濡れて肌に張り付いたTシャツからバストの形が浮かび上がる。――それほど大きくはなさそうだった――
あずさの健康的な太ももは水を掻きわけてグイグイと身体を引っぱる。
比較的日焼けの少ない里美の、ショーツから伸びた白い足を大きく広げてはしゃぎまわる様は、
どことなくお嬢様的な雰囲気とのギャップと相まってエロチックだ。びしょぬれになったショーツからはお尻のラインが
はっきりと見て取れる。

そういえば自分も同じ格好なんだな、と思い出したように考える。
思えば、野外で下着姿になっているというにも関わらず、脱いでしまって以降はほとんど羞恥心のようなものを
感じていないのに気付いた。

理由ならば思いつく。周囲には自分達以外には誰もいないし、周りのみんなは同世代だし、皆格好は似たり寄ったりで、
それに濡れた服を乾かしているという大義名分だってある。ただ、そんなことで羞恥心など消えてしまうものだろうか。

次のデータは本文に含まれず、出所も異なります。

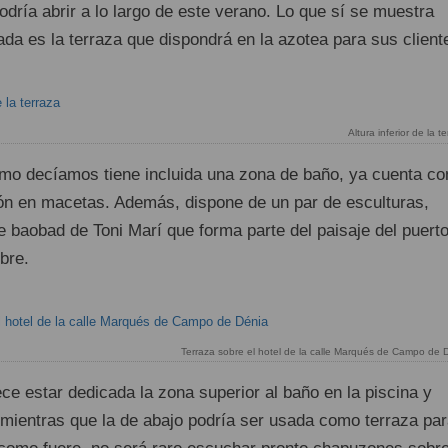
podría abrir a lo largo de este verano. Lo que sí se muestra
a es la terraza que dispondrá en la azotea para sus client
Altura inferior de la t
mo decíamos tiene incluida una zona de baño, ya cuenta co
ón en macetas. Además, dispone de un par de esculturas,
 baobad de Toni Marí que forma parte del paisaje del puert
bre.
Terraza sobre el hotel de la calle Marqués de Campo de D
ce estar dedicada la zona superior al baño en la piscina y
, mientras que la de abajo podría ser usada como terraza pa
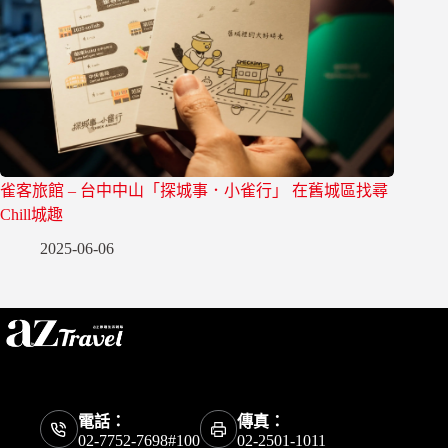
雀客旅館 – 台中中山「探城事．小雀行」 在舊城區找尋
Chill城趣
2025-06-06
電話：
傳真：
02-7752-7698#100
02-2501-1011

少し疲れたと言って岸辺に腰掛け、皆を見、もし彼女達が下着まで脱いだ全裸になっていたとしても、今の千夏には
それがエッチな光景だとは感じても、いやらしいとか恥ずかしいものだとは言えない気がした。
そのまま後ろに倒れて、草を背中に横になる。さっきのように虫がでるやもという気もしたが、今はさほど怖いとは思わなかった。
間近で立ち上る草いきれが全身を覆う。じっとりと暑いが、間をおいて身体の水滴をなぜる風が心地いい。
肌に触れる草が背中や太ももを擽るのもなんだか悪くない気持ちだ。唯一、水を吸って重くなった下着だけが不快だった。
あー失敗したな、などとぼんやり思ってみたが、今はそれをあれこれと悔やむ気にはならなかった。
ただ、これを脱いでしまえば確実にせいせいした気持ちになれるだろうということだけは確かだと感じた。